General Tool Company (GTC) is often chosen to supply one-of-a-kind, large parts with unique geometry. The tolerance requirement for these work pieces is typically around +/- 0.015 of an inch. This manufacturing environment requires efficient, economical, and short turn-around dimensional measurements for both process control and final product acceptance. In addition, while the measurements must be accurate, it is often inappropriate to move the parts to a remote station for in-process inspection operations due to the difficulty in realigning the work piece on the machine tool. In other cases, the lack of rigidity of the freestanding work piece makes off-machine certification a difficult and expensive challenge.
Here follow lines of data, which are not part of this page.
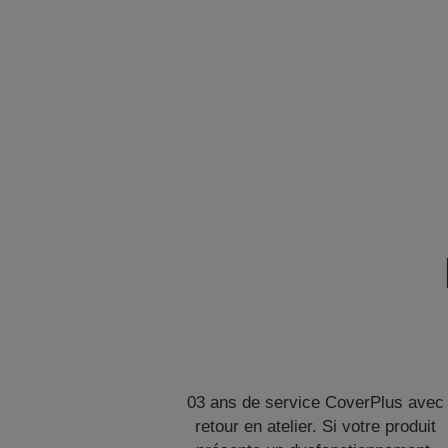
03 ans de service CoverPlus avec
retour en atelier. Si votre produit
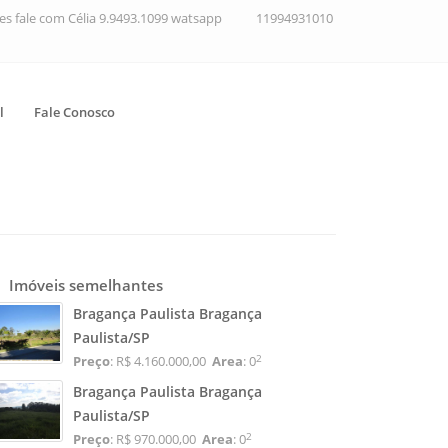
ções fale com Célia 9.9493.1099 watsapp
11994931010
l
Fale Conosco
Imóveis semelhantes
Bragança Paulista Bragança
Paulista/SP
2
Preço
: R$ 4.160.000,00
Area
: 0
Bragança Paulista Bragança
Paulista/SP
2
Preço
: R$ 970.000,00
Area
: 0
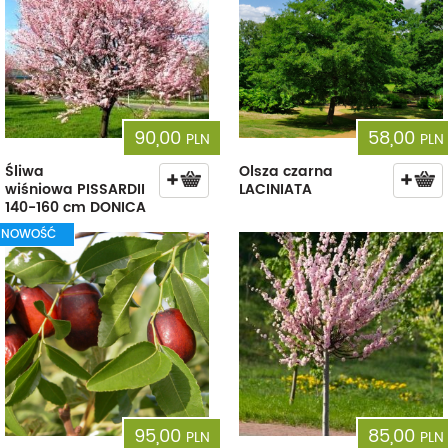
90,00
58,00
PLN
PLN
Śliwa
Olsza czarna
wiśniowa PISSARDII
LACINIATA
140-160 cm DONICA
NOWOŚĆ
95,00
85,00
PLN
PLN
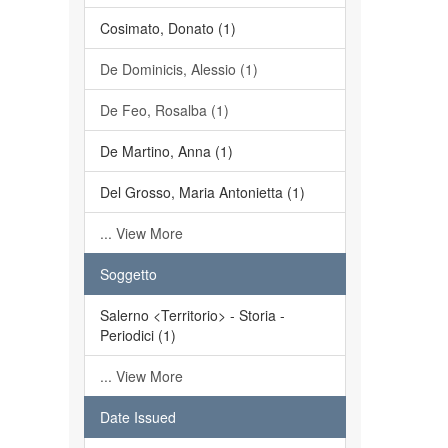
Cosimato, Donato (1)
De Dominicis, Alessio (1)
De Feo, Rosalba (1)
De Martino, Anna (1)
Del Grosso, Maria Antonietta (1)
... View More
Soggetto
Salerno <Territorio> - Storia -
Periodici (1)
... View More
Date Issued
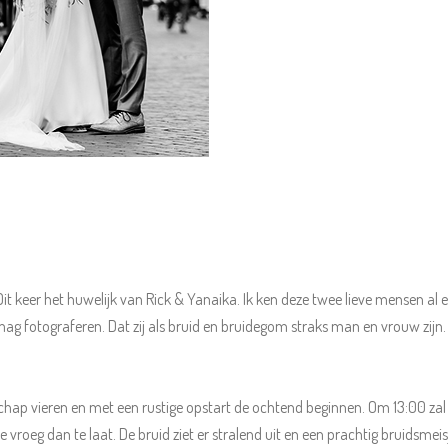
it keer het huwelijk van Rick & Yanaika. Ik ken deze twee lieve mensen al ee
ag fotograferen. Dat zij als bruid en bruidegom straks man en vrouw zijn.
schap vieren en met een rustige opstart de ochtend beginnen. Om 13:00 zal i
te vroeg dan te laat. De bruid ziet er stralend uit en een prachtig bruidsmei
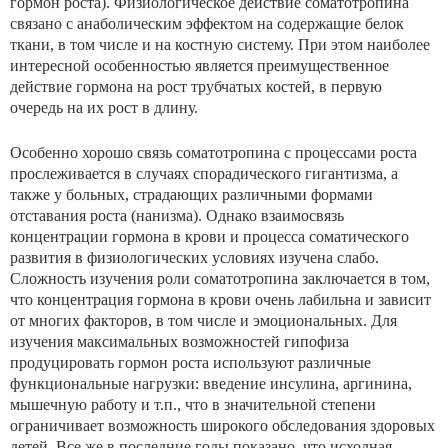
гормон роста). Физиологическое действие соматотропина
связано с анаболическим эффектом на содержащие белок
ткани, в том числе и на костную систе­му. При этом наиболее
интересной особенностью являет­ся преимущественное
действие гормона на рост трубча­тых костей, в первую
очередь на их рост в длину.
Особенно хорошо связь соматотропина с процессами роста
прослеживается в случаях спорадического гиган­тизма, а
также у больных, страдающих различными фор­мами
отставания роста (нанизма). Однако взаимосвязь
концентрации гормона в крови и процесса соматического
развития в физиологических условиях изучена слабо.
Сложность изучения роли соматотропина заключается в том,
что концентрация гормона в крови очень лабильна и зависит
от многих факторов, в том числе и эмоциональ­ных. Для
изучения максимальных возможностей гипофи­за
продуцировать гормон роста используют различные
функциональные нагрузки: введение инсулина, аргинина,
мышечную работу и т.п., что в значительной степени
ограничивает возможность широкого обследования здоро­вых
детей. Все же в последние годы показано, что исход­ная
GTC developed non-conventional inspection methods that have proven to be particularly well suited to the intermediate-tolerance, cost-competitive, short delivery cycle job shop environment. These inspection methods include the use of a Laser Tracker; an articulated computerized, programmable inspection arm; and out-of-cycle dimensional measurements. The Laser Tracker is an optical inspection device that measures the position of a target element that is placed at various target points on a work piece. It provides dimensional inspection information on very large parts with measurement accuracy in the range of a few thousandths of an inch (in a relatively well- controlled environment) at a cost far below that of conventional large, multi-axis machine tools. In addition, the gage works directly with computer aided design files as well as supports other activities, such as layout work and assembly operations. The computerized inspection arm offers a flexible, efficient means of collecting dimensional inspection information on surfaces that can be accessed via a manually positioned articulating arm. The operator moves a tip located on the end of the arm to the desired inspection point of the work piece and presses a button to communicate with the system software. While this system’s accuracy is also limited to a few thousandths of an inch, it provides a great deal of flexibility since it can be easily mounted on surfaces such as a machine component (for on- machine measurements) or a surface plate for general use (see Figure 2-4). A similar out-of-cycle inspection approach is to mount a probe or other indicator on the machine tool holder and use it to measure the relative location between the work piece surface and an on-machine dimensional reference. This technique depends on the use of a machine-mounted master artifact that provides a positional reference for the measurement system and a machine calibration procedure that assures that the machine positional errors in the measurement zone are significantly smaller than the required tolerances.
Non-conventional inspection methods are efficient and cost effective for the small volume production of large parts with intermediate tolerance requirements. The methods provide an accurate means of inspecting without the expense of special gages or the time required of conventional methods.